Mam silnik 1.1 na monowtrysku, latem palił mi około 4,5litra na trasie, w miescie 5-5,5l. teraz pali około 8. Ostatnio wymieniłem termostat bo sie nie dogrzewał cały czas wysokie obroty itd. wymieniłem jest oki. zaczął mi kangurzyc, przerywał nie mial mocy. Ustawiłem zapłon i jest oki. wymieniłem świece, a on dalej pali około 8 litrów w miescie co jest grane to chyba trochę za dużo no nie?, może to norma zimą zalałem paliwa około 20 litrów i przejechałem 250 km.
to ile więcej może palić zeby bylo w normie, ajak ją przekraczam to czy może byc walniety czujnik temperatury silnika.
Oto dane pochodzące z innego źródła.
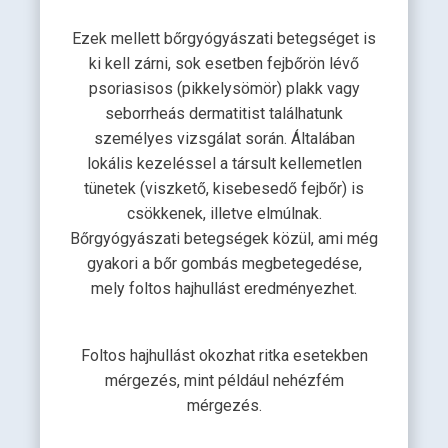
Ezek mellett bőrgyógyászati betegséget is
ki kell zárni, sok esetben fejbőrön lévő
psoriasisos (pikkelysömör) plakk vagy
seborrheás dermatitist találhatunk
személyes vizsgálat során. Általában
lokális kezeléssel a társult kellemetlen
tünetek (viszkető, kisebesedő fejbőr) is
csökkenek, illetve elmúlnak.
Bőrgyógyászati betegségek közül, ami még
gyakori a bőr gombás megbetegedése,
mely foltos hajhullást eredményezhet.
Foltos hajhullást okozhat ritka esetekben
mérgezés, mint például nehézfém
mérgezés.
Kaktus mam prosbe odpowiec mi cos na moj drugi temat, bo mysle ze moze to byc z czyms powiązane
Dzieki
10-11 dla Juniora to pryszcz wystarczy mieć ciężką nogę co do palenia 8 litrów w mieście to hmm dla mnie to jest normalne moje autko w mieście zazwyczaj paliw przedziale 7-8l natomiast na trasie 5-6 w zalezności od jazdy 4,5 tez by sie dało ale to juz trzeba naprawde spokojnie jechac a ja nei potrafię
Kiedyś mówili na niego Junior, zmieniło sie jednak wiele ...
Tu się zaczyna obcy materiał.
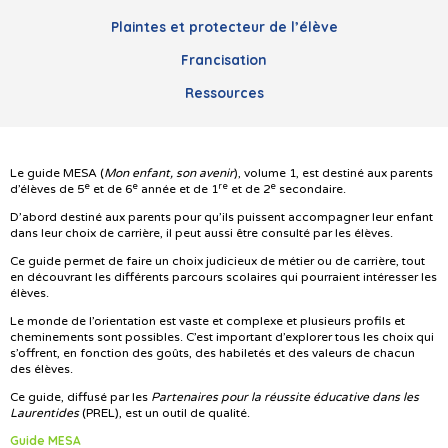
Plaintes et protecteur de l’élève
Francisation
Ressources
Le guide MESA (
Mon enfant, son avenir
), volume 1, est destiné aux parents
e
e
re
e
d’élèves de 5
et de 6
année et de 1
et de 2
secondaire.
D’abord destiné aux parents pour qu’ils puissent accompagner leur enfant
dans leur choix de carrière, il peut aussi être consulté par les élèves.
Ce guide permet de faire un choix judicieux de métier ou de carrière, tout
en découvrant les différents parcours scolaires qui pourraient intéresser les
élèves.
Le monde de l’orientation est vaste et complexe et plusieurs profils et
cheminements sont possibles. C’est important d’explorer tous les choix qui
s’offrent, en fonction des goûts, des habiletés et des valeurs de chacun
des élèves.
Ce guide, diffusé par les
Partenaires pour la réussite éducative dans les
Laurentides
(PREL), est un outil de qualité.
Guide MESA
kurde ale zlopijce. moj w trasie 5-6 ale zazwyczaj 90-120
a w miescie nie wiem bo za czesto wyjezdzam poza miasto ale tez oszczednie
wiec nie wiem co tam z tymi silnikami macie ze tak duzo pala-jedyne co mi do glowy przychodzi to poprostu powyrabiane zawory i inne tego typu jakies luzy powodujace wieksze spalanie(to tylko domniemanie - nie mam nic zwiazku z mechanika)
Nałogowy czytelnikforum... ... i były kierowca wysoko kręconego LWA
Był: Peugeot 205 Color Line .... posiadałem go przez 6 lat. Wspomnienia .... pozytywne.
Jest: Mitsubishi Galant Elegance 2.0 16V, kombi, 2000/2001 + Yamaha Fazer FZS600 2003r.